Exploring Assessment Validation: Steps to Validate Assessments
Exploring Assessment Validation: Steps to Validate Assessments
Blog Article
Among the numerous obligations RTOs face post-registration—annual declarations, AVETMISS reporting, marketing compliance—validation is often the most dreaded.
Despite our extensive coverage on validation, let's re-examine the term. ASQA states that validation is a quality check of the assessment process.
Simply put, validation confirms which aspects of an RTO's assessment process are right and identifies where improvements are needed. A clear understanding of its main components makes it less intimidating.
The SRTOs 2015 Clause 1.8 specifies that RTOs need to ensure compliance of their assessment systems, including RPL, with training package requirements, following the Principles of Assessment and Rules of Evidence.

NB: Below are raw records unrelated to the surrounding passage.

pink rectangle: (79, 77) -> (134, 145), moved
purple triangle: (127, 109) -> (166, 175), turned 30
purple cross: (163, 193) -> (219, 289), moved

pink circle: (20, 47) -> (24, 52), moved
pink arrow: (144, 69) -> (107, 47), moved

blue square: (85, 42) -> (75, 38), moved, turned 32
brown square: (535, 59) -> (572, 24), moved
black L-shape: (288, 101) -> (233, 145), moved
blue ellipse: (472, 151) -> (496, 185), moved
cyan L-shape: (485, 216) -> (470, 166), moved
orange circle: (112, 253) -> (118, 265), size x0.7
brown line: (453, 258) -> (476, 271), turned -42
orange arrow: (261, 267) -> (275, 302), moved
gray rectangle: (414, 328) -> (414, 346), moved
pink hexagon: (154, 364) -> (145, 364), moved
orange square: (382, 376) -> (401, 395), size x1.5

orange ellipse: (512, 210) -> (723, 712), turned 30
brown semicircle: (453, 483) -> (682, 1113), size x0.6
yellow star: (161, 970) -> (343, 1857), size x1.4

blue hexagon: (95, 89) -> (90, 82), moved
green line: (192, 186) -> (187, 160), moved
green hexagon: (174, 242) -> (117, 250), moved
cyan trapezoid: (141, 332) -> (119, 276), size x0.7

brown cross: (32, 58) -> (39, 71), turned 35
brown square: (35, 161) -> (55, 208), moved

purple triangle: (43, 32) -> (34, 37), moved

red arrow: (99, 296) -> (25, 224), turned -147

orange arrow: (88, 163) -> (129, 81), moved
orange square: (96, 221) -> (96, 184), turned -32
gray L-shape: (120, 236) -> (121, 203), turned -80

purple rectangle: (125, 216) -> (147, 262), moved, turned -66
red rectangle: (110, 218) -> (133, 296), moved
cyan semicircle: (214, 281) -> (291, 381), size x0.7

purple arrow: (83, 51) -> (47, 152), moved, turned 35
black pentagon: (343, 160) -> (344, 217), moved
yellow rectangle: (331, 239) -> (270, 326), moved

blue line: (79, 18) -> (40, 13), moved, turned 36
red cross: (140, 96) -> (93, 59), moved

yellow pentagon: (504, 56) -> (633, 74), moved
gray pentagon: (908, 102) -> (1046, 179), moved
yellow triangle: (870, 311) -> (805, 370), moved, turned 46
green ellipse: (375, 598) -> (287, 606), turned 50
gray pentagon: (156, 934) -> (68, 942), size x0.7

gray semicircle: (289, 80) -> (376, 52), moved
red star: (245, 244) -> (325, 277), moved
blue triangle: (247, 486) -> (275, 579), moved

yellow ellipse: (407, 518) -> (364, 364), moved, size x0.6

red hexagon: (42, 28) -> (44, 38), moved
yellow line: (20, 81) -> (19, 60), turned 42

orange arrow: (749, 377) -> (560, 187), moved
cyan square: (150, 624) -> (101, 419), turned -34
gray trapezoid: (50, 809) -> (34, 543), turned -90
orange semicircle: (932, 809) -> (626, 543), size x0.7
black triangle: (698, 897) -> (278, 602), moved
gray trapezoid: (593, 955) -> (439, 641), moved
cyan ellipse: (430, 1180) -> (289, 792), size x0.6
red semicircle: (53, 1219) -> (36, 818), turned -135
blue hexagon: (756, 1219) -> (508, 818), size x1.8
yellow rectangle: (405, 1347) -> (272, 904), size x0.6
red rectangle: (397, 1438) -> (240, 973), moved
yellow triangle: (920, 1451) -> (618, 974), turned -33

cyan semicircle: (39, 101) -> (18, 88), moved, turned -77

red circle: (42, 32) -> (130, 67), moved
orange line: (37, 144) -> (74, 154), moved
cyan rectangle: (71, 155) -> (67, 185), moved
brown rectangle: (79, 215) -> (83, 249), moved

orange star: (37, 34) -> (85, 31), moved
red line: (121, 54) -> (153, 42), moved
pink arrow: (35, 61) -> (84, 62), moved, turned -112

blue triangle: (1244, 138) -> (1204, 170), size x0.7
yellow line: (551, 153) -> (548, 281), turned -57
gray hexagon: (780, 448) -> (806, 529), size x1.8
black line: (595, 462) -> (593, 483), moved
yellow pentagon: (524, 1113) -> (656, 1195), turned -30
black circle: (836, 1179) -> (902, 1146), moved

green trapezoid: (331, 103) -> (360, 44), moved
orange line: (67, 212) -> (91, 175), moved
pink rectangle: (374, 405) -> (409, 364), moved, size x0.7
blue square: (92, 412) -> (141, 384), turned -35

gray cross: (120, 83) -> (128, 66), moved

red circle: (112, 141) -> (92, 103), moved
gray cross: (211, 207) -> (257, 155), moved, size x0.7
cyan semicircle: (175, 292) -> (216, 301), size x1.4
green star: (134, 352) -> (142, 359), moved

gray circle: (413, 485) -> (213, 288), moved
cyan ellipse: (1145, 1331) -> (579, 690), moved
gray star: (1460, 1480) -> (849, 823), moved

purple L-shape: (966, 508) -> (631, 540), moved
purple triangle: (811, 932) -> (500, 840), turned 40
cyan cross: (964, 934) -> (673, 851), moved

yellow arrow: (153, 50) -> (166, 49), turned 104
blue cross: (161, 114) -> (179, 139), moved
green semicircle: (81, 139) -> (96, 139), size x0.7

The standards require RTOs to perform two types of validation.
The first validation type ensures your RTO's assessments comply with the training package requirements in your scope.
The second validation type ensures that assessments adhere to the principles of assessment and rules of evidence.
Therefore, validation is conducted both before and after the assessment. This article emphasizes the first type: assessment tool validation.
A Look at the Two Types of Assessment Validation
Assessment Validation: An Explanation
As discussed earlier and in our prior blogs, validation involves two parts: (1) assessment tool validation and (2) post-assessment validation.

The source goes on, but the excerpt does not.